Experimental and theoretical investigation of microsolvation of Na+-ions in the gas phase by high resolution mass spectrometry and global cluster geometry optimization

Abstract

The hydration of gas phase Na+ ions produced by electrospray ionization was investigated via high resolution time-of-flight mass spectrometry. Water clusters with up to 80 H2O units have been observed with attention to special peculiarities of mass peaks and structures in the envelope of the mass spectra. For solvated Na+-ions no particularly prominent peaks corresponding to "magic numbers" have been observed in the spectra. In addition, the mass spectra of Na+(H2O)(n) aggregates are compared with those of the H3O+(H2O)(n) system. As a very first step towards a theoretical understanding of the intensities of the experimental mass spectra we have calculated global minimum structures for the Na+(H2O)(n) system with n=4-25, using global geometry optimization methods and a simple model potential for this system. Structural and energetic trends and the systematic build-up of solvent shells of the clusters were studied.

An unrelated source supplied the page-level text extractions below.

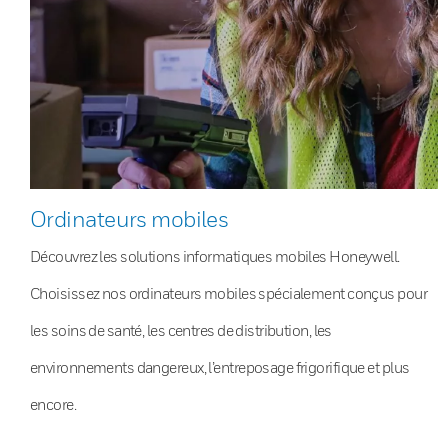
Ordinateurs mobiles
Découvrez les solutions informatiques mobiles Honeywell.
Choisissez nos ordinateurs mobiles spécialement conçus pour
les soins de santé, les centres de distribution, les
environnements dangereux, l’entreposage frigorifique et plus
encore.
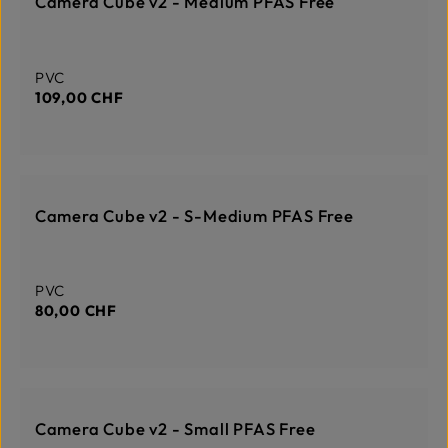
Camera Cube v2 - Medium PFAS Free
é
-
l
3
a
T
i
a
d
g
e
e
Prix régulier :
PVC
l
i
109,00 CHF
v
r
a
i
s
o
n
TEMPORAIREMENT HORS STOCK
:
1
Camera Cube v2 - S-Medium PFAS Free
-
3
T
a
g
e
Prix régulier :
PVC
80,00 CHF
EN STOCK
Camera Cube v2 - Small PFAS Free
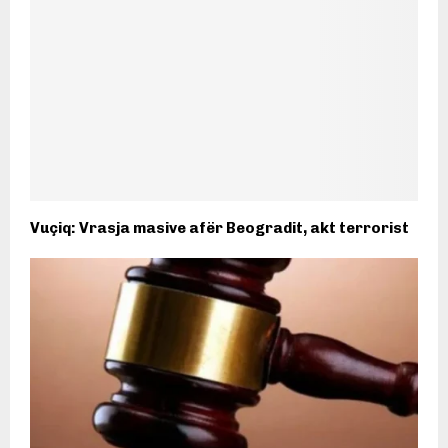
Vuçiq: Vrasja masive afër Beogradit, akt terrorist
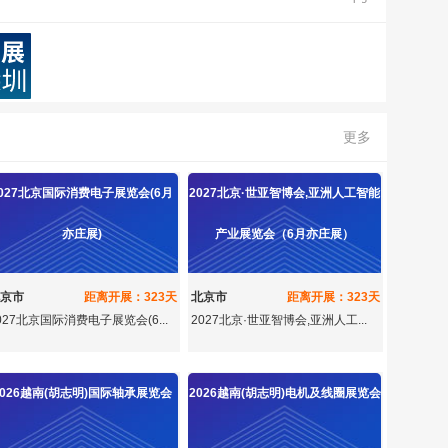
更多
2027北京国际消费电子展览会(6月
2027北京·世亚智博会,亚洲人工智能
亦庄展)
产业展览会（6月亦庄展）
京市
距离开展：323天
北京市
距离开展：323天
027北京国际消费电子展览会(6...
2027北京·世亚智博会,亚洲人工...
2026越南(胡志明)国际轴承展览会
2026越南(胡志明)电机及线圈展览会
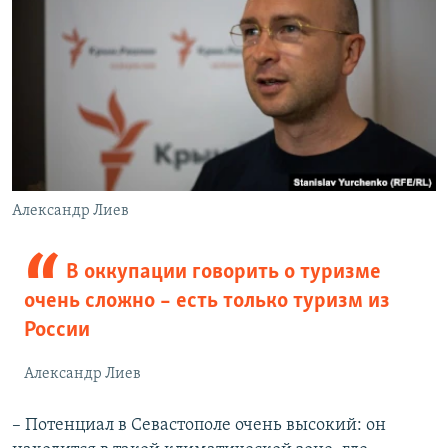
Александр Лиев
В оккупации говорить о туризме
очень сложно – есть только туризм из
России
Александр Лиев
– Потенциал в Севастополе очень высокий: он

Within our simple theoretical model we have not observed (symmetric) clathratelike structures with a central Na+-ion inside as global minimum structures. Instead, a structural transition for n between 17 and 18 water units was found, in agreement with the experimental observations. The unimportance of clathratelike structures and the competition between the two structural principles discovered in this work are proposed as an explanation for the notorious lack of "magic" numbers in the mass spectrum of Na+(H2O)(n) clusters. (C) 2002 American Institute of Physics.